How we connected an LLM to our own database (without RAG)
The story of how Bajs — analytics for Nextbike Zagreb — understands natural-language questions and returns exact numbers from the database, without making things up.
- The problem
- What we didn't want
- First attempt: attributes on pages
- Second attempt:
[LlmTool]on methods - Semantic parameter types (all 45)
- ToolRegistry — reflection at startup
- Execution: ToolExecutor
- Which LLM we use and why
- What "tool calling" actually is
- The real system prompt (from code)
- Three phases: Sonnet → Haiku → Flash
- Multi-round loop: planner and answerer
- "It can't even add" — the Calculate tool
- Where we are now
- What's left
- Recipe for your project
The problem
Bajs (bajs.informacija.hr) has a pile of bike-sharing analytics: trip counts, hourly averages, emptiest stations, anomalies, heatmaps.
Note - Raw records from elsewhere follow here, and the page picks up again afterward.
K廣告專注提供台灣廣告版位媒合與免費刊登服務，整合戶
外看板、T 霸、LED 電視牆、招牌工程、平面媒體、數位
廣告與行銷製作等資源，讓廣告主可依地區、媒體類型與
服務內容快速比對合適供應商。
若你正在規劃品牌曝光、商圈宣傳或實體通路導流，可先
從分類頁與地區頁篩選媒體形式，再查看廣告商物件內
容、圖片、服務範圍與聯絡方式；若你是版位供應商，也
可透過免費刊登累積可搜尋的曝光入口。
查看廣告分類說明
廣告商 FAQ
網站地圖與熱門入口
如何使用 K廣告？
All of it is available across a dozen web pages full of charts and tables.
The problem: a user who wants to know "how many rides were there last Tuesday" has to know where to click, open the right page, find the right table, read off the number. And someone visiting the site for the first time just gets lost.
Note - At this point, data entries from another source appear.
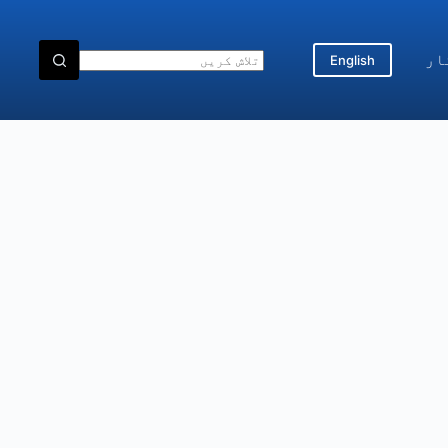
ار
English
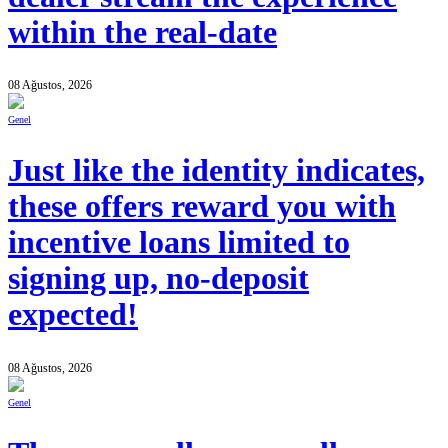
within the real-date
08 Ağustos, 2026
Genel
Just like the identity indicates,
these offers reward you with
incentive loans limited to
signing up, no-deposit
expected!
08 Ağustos, 2026
Genel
We wanted them to just type a question and get an answer. No clicking.
What we didn't want
- RAG (Retrieval-Augmented Generation): scan documents, stuff them into a vector database, fill the prompt with relevant text. That works for documentation, not structured data.
- A prompt with pre-baked statistics: "here's a summary for today, answer from this". The LLM would often miss, and we'd have to regenerate the summary every minute.
- Letting the LLM write SQL: dangerous and slow, and besides, our database isn't even SQL.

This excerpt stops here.